=== What you need to do ===
Lines where the string "determinism" appears are to be copied from the entries below.

──────── Given records ────────

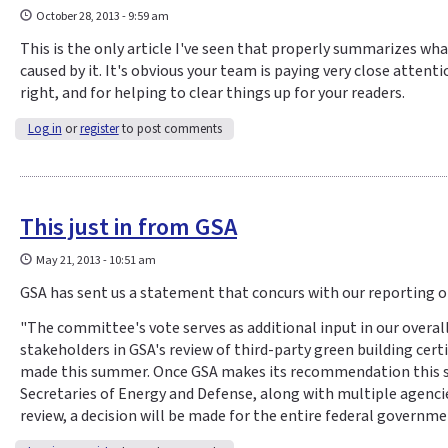
October 28, 2013 - 9:59 am
This is the only article I've seen that properly summarizes wh
caused by it. It's obvious your team is paying very close atten
right, and for helping to clear things up for your readers.
Log in
or
register
to post comments
This just in from GSA
May 21, 2013 - 10:51 am
GSA has sent us a statement that concurs with our reporting on
"The committee's vote serves as additional input in our overal
stakeholders in GSA's review of third-party green building cer
made this summer. Once GSA makes its recommendation this su
Secretaries of Energy and Defense, along with multiple agenci
review, a decision will be made for the entire federal governm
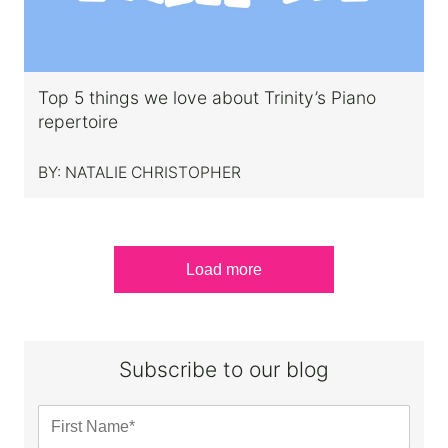
Top 5 things we love about Trinity’s Piano
repertoire
BY:
NATALIE CHRISTOPHER
Load more
Subscribe to our blog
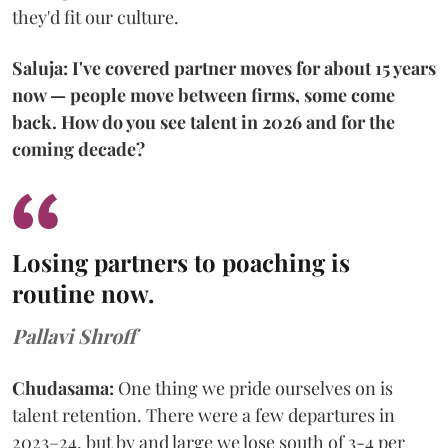
they'd fit our culture.
Saluja: I've covered partner moves for about 15 years
now — people move between firms, some come
back. How do you see talent in 2026 and for the
coming decade?
Losing partners to poaching is
routine now.
Pallavi Shroff
Chudasama:
One thing we pride ourselves on is
talent retention. There were a few departures in
2023–24, but by and large we lose south of 3-4 per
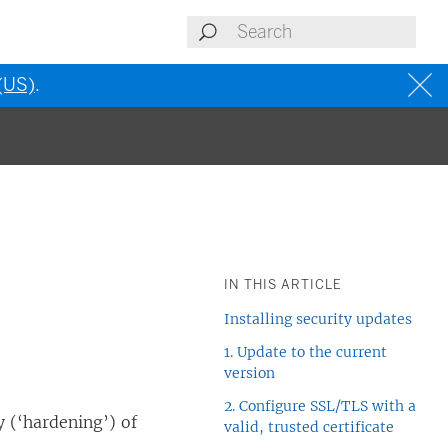
 (US)
.
IN THIS ARTICLE
Installing security updates
1. Update to the current
version
2. Configure SSL/TLS with a
 (‘hardening’) of
valid, trusted certificate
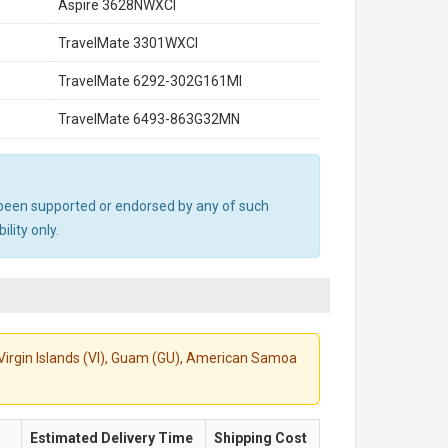
Aspire 3628NWXCI
TravelMate 3301WXCI
TravelMate 6292-302G161MI
TravelMate 6493-863G32MN
ot been supported or endorsed by any of such
lity only.
S. Virgin Islands (VI), Guam (GU), American Samoa
Estimated Delivery Time
Shipping Cost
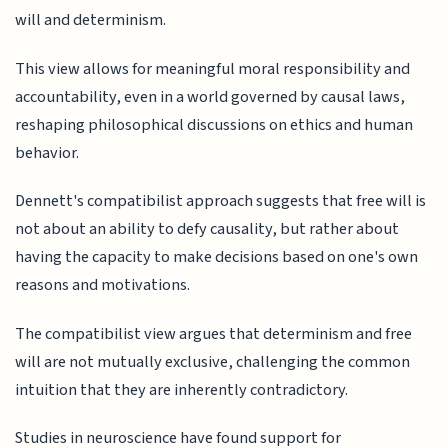
will and determinism.
This view allows for meaningful moral responsibility and
accountability, even in a world governed by causal laws,
reshaping philosophical discussions on ethics and human
behavior.
Dennett's compatibilist approach suggests that free will is
not about an ability to defy causality, but rather about
having the capacity to make decisions based on one's own
reasons and motivations.
The compatibilist view argues that determinism and free
will are not mutually exclusive, challenging the common
intuition that they are inherently contradictory.
Studies in neuroscience have found support for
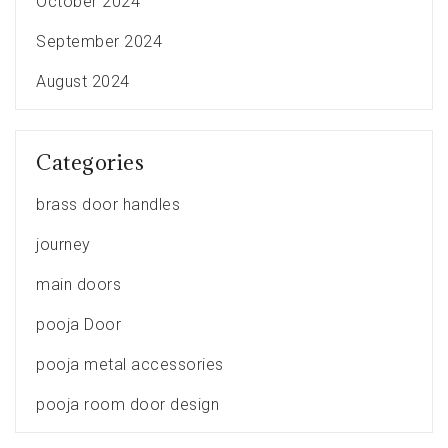
October 2024
September 2024
August 2024
Categories
brass door handles
journey
main doors
pooja Door
pooja metal accessories
pooja room door design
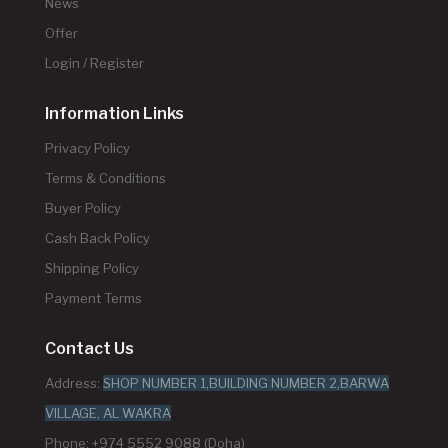
News
Offer
Login / Register
Information Links
Privacy Policy
Terms & Conditions
Buyer Policy
Cash Back Policy
Shipping Policy
Payment Terms
Contact Us
Address:
SHOP NUMBER 1,BUILDING NUMBER 2,BARWA
VILLAGE, AL WAKRA
Phone: +974 5552 9088 (Doha)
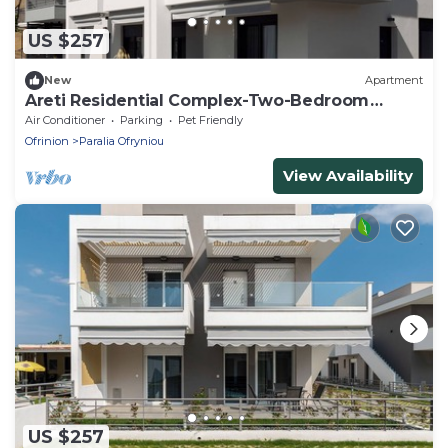
US $257
New
Apartment
Areti Residential Complex-Two-Bedroom
Apartment
Air Conditioner
Parking
Pet Friendly
Ofrinion
Paralia Ofryniou
View Availability
US $257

────────

=== Response ===
will and determinism.
The compatibilist view argues that determinism and free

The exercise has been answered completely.